Most of that extra cost comes from the legal fees around buying the land and getting permits to dig under it. A better tunnel borer doesn't address any of that.
You could maybe save on OSHA concerns if you can somehow slash the number of people employed, but you'd need to get rid of a LOT of people before you see enough gains from that to make this a game changer.
Elon's whole deal around transit is utterly uninformed about anything urban planning.
Except it does seem to have addressed that. Even the dumb test tunnel seems to have been completed for far less than it should've taken, given the constraints you mentioned.
Experts (including those who have studied foreign mass transit in detail) are at a loss to fully explain why the US's tunneling costs are so out of whack compared to other countries. Sometimes, when expert systems seem to have failed, it's a useful exercise to throw everything out (i.e. be "utterly uninformed") and learn from scratch by trying.
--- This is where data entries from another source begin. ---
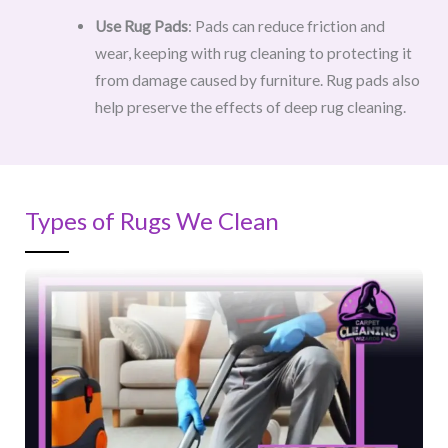
Use Rug Pads
: Pads can reduce friction and
wear, keeping with rug cleaning to protecting it
from damage caused by furniture. Rug pads also
help preserve the effects of deep rug cleaning.
Types of Rugs We Clean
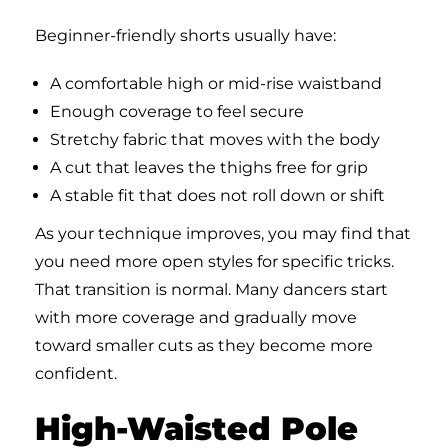
Beginner-friendly shorts usually have:
A comfortable high or mid-rise waistband
Enough coverage to feel secure
Stretchy fabric that moves with the body
A cut that leaves the thighs free for grip
A stable fit that does not roll down or shift
As your technique improves, you may find that
you need more open styles for specific tricks.
That transition is normal. Many dancers start
with more coverage and gradually move
toward smaller cuts as they become more
confident.
High-Waisted Pole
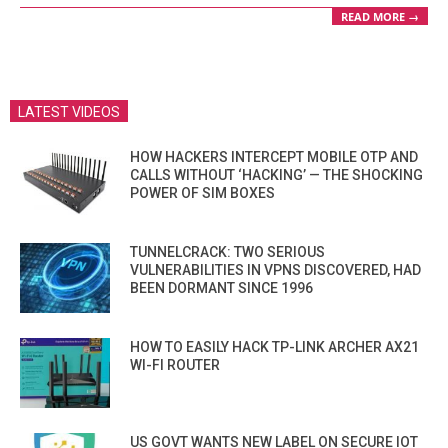
READ MORE →
LATEST VIDEOS
HOW HACKERS INTERCEPT MOBILE OTP AND
CALLS WITHOUT ‘HACKING’ — THE SHOCKING
POWER OF SIM BOXES
TUNNELCRACK: TWO SERIOUS
VULNERABILITIES IN VPNS DISCOVERED, HAD
BEEN DORMANT SINCE 1996
HOW TO EASILY HACK TP-LINK ARCHER AX21
WI-FI ROUTER
US GOVT WANTS NEW LABEL ON SECURE IOT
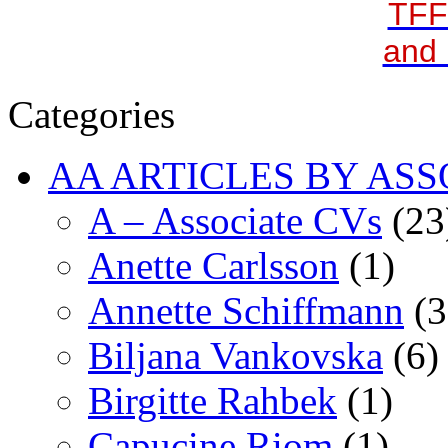
TFF
and 
Categories
AA ARTICLES BY ASS
A – Associate CVs
(23
Anette Carlsson
(1)
Annette Schiffmann
(3
Biljana Vankovska
(6)
Birgitte Rahbek
(1)
Capucine Riom
(1)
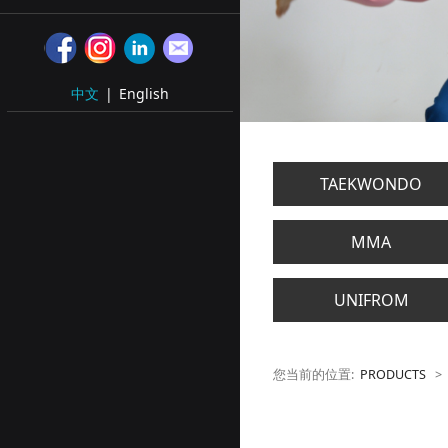
中文
|
English
TAEKWONDO
MMA
UNIFROM
您当前的位置:
PRODUCTS
>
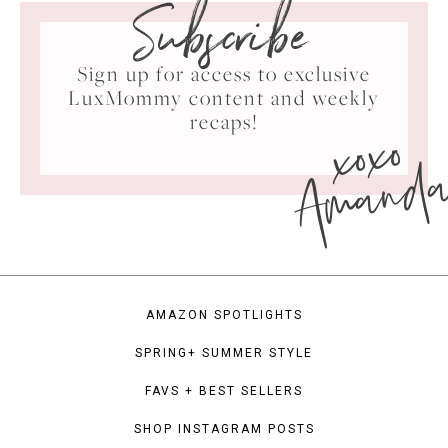
Subscribe
Sign up for access to exclusive
LuxMommy content and weekly
xoxo
recaps!
Amand
AMAZON SPOTLIGHTS
SPRING+ SUMMER STYLE
FAVS + BEST SELLERS
SHOP INSTAGRAM POSTS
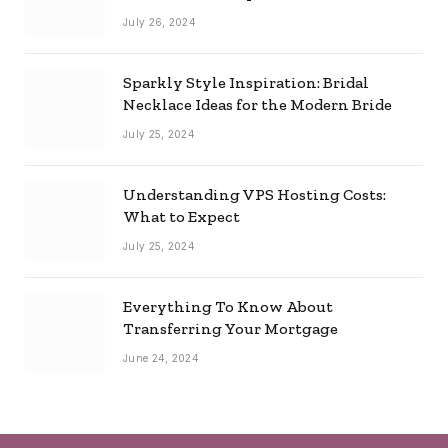
Combo
July 26, 2024
Sparkly Style Inspiration: Bridal
Necklace Ideas for the Modern Bride
July 25, 2024
Understanding VPS Hosting Costs:
What to Expect
July 25, 2024
Everything To Know About
Transferring Your Mortgage
June 24, 2024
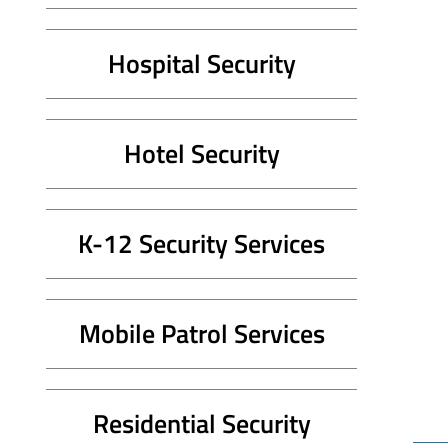
Hospital Security
Hotel Security
K-12 Security Services
Mobile Patrol Services
Residential Security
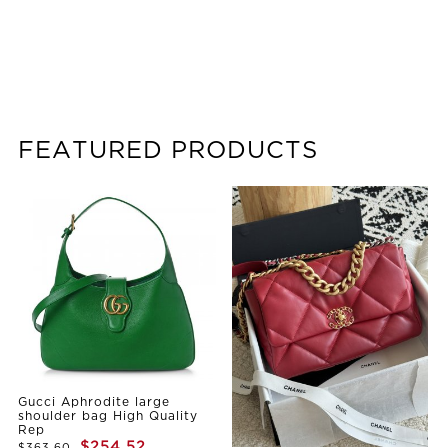
FEATURED PRODUCTS
Gucci Aphrodite large
shoulder bag High Quality
Rep
$254.52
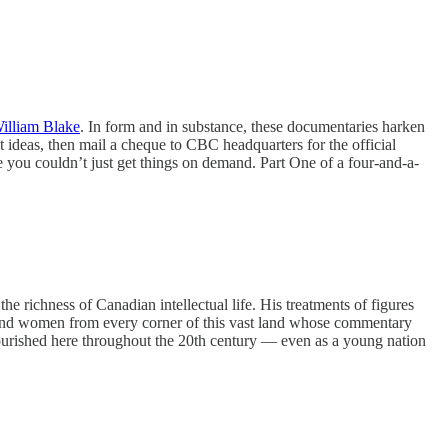
illiam Blake
. In form and in substance, these documentaries harken
ct ideas, then mail a cheque to CBC headquarters for the official
use you couldn’t just get things on demand. Part One of a four-and-a-
e richness of Canadian intellectual life. His treatments of figures
n and women from every corner of this vast land whose commentary
 flourished here throughout the 20th century — even as a young nation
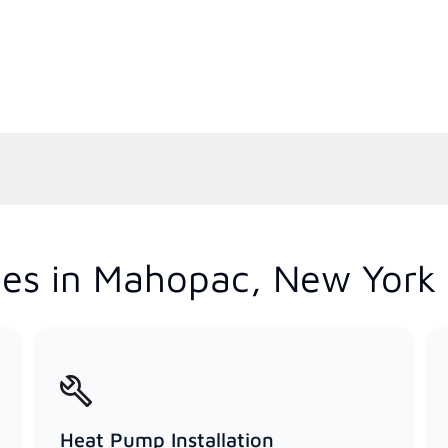
ces in Mahopac, New York
Heat Pump Installation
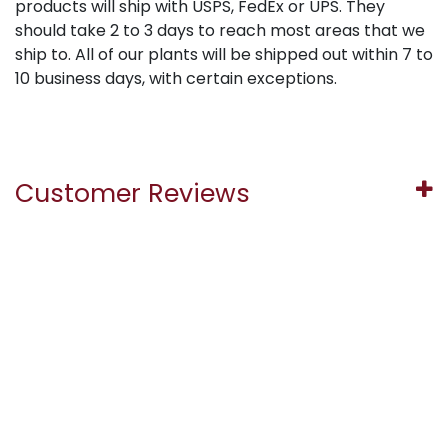
products will ship with USPS, FedEx or UPS. They
should take 2 to 3 days to reach most areas that we
ship to. All of our plants will be shipped out within 7 to
10 business days, with certain exceptions.
Customer Reviews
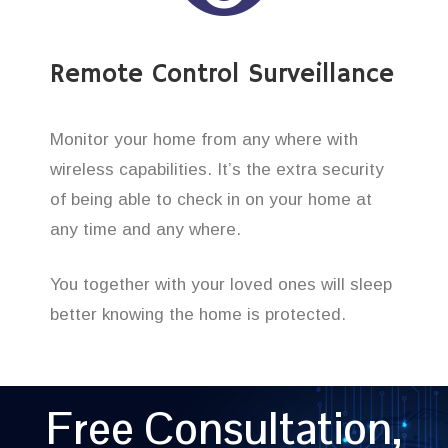
Remote Control Surveillance
Monitor your home from any where with
wireless capabilities. It’s the extra security
of being able to check in on your home at
any time and any where.
You together with your loved ones will sleep
better knowing the home is protected.
Free Consultation,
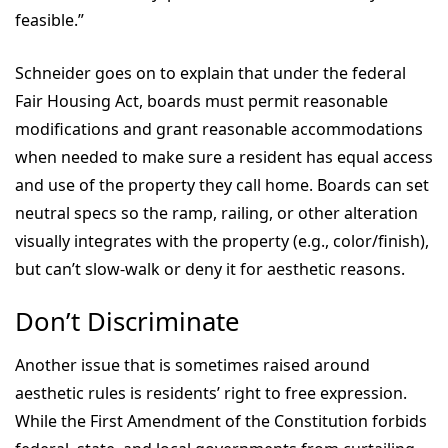
feasible.”
Schneider goes on to explain that under the federal
Fair Housing Act, boards must permit reasonable
modifications and grant reasonable accommodations
when needed to make sure a resident has equal access
and use of the property they call home. Boards can set
neutral specs so the ramp, railing, or other alteration
visually integrates with the property (e.g., color/finish),
but can’t slow-walk or deny it for aesthetic reasons.
Don’t Discriminate
Another issue that is sometimes raised around
aesthetic rules is residents’ right to free expression.
While the First Amendment of the Constitution forbids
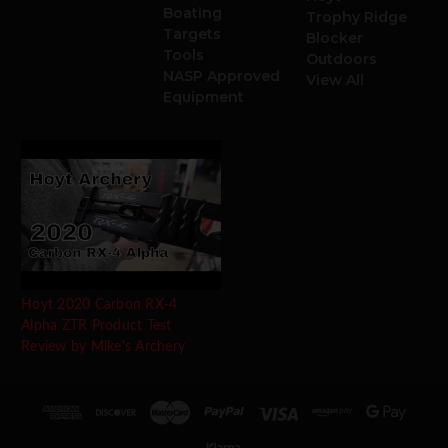
Boating
Trophy Ridge
Targets
Blocker
Tools
Outdoors
NASP Approved
View All
Equipment
Hoyt 2020 Carbon RX-4
Alpha ZTR Product Test
Review by Mike's Archery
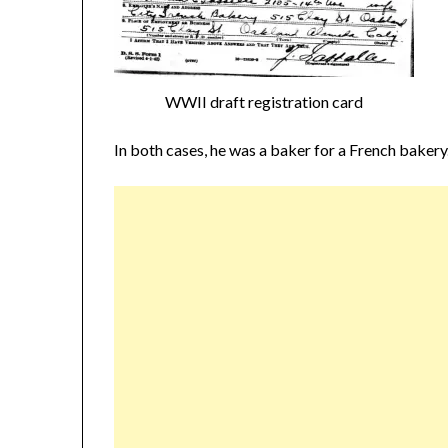
WWII draft registration card
In both cases, he was a baker for a French bakery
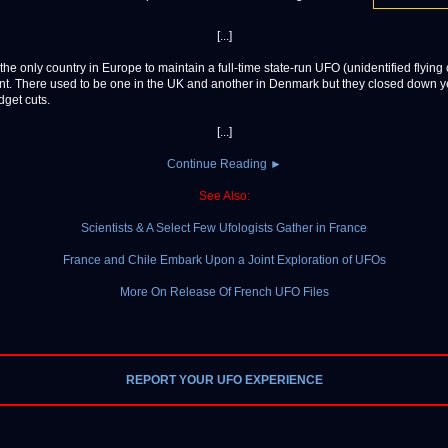
[...]
the only country in Europe to maintain a full-time state-run UFO (unidentified flying 
t. There used to be one in the UK and another in Denmark but they closed down 
dget cuts.
[...]
Continue Reading ►
See Also:
Scientists & A Select Few Ufologists Gather in France
France and Chile Embark Upon a Joint Exploration of UFOs
More On Release Of French UFO Files
REPORT YOUR UFO EXPERIENCE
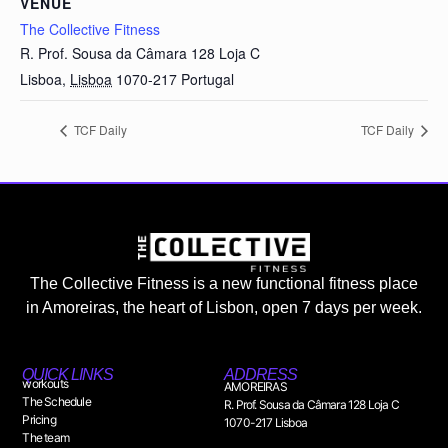
VENUE
The Collective Fitness
R. Prof. Sousa da Câmara 128 Loja C
Lisboa
,
Lisboa
1070-217
Portugal
TCF Daily
TCF Daily
The Collective Fitness is a new functional fitness place
in Amoreiras, the heart of Lisbon, open 7 days per week.
QUICK LINKS
ADDRESS
workouts
AMOREIRAS
The Schedule
R. Prof. Sousa da Câmara 128 Loja C
Pricing
1070-217 Lisboa
The team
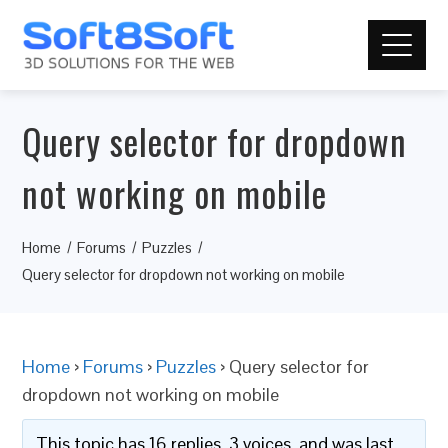
Query selector for dropdown
not working on mobile
Home
Forums
Puzzles
Query selector for dropdown not working on mobile
Home
›
Forums
›
Puzzles
›
Query selector for
dropdown not working on mobile
This topic has 16 replies, 3 voices, and was last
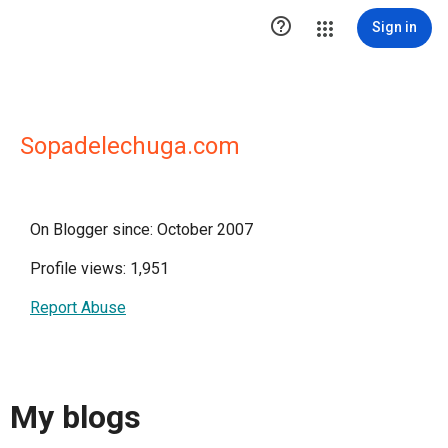

Sign in
Sopadelechuga.com
On Blogger since: October 2007
Profile views: 1,951
Report Abuse
My blogs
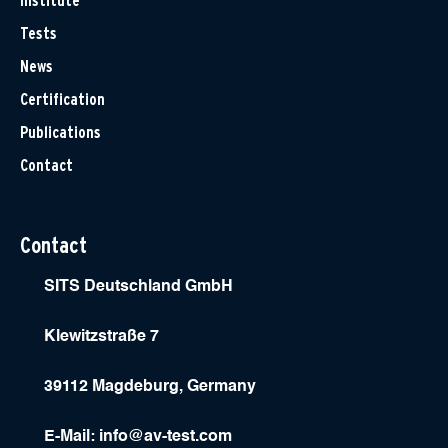
Institute
Tests
News
Certification
Publications
Contact
Contact
SITS Deutschland GmbH
Klewitzstraße 7
39112 Magdeburg, Germany
E-Mail:
info@av-test.com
They may fail anyway, but it's worth a shot.
Sometimes, the naive intern will find a solution because of their own naïveté. (And even then there are lots of practical things that will need to be relearned, at great pain.)
I'm under the impression that their costs are cheaper right now because public agencies are eager to see a working test case and so exempted them from environmental clearance. I doubt that will still be the case when the scheme changes from "a single tunnel from Musk's home in Bel-Air to his work in Hawthorne" to "hundreds of stacked tunnels traversing the entire city." But I'm open to corrections.
If they can somehow address the insane tunneling infrastructure costs in the US, I don't really care what path they take to get there.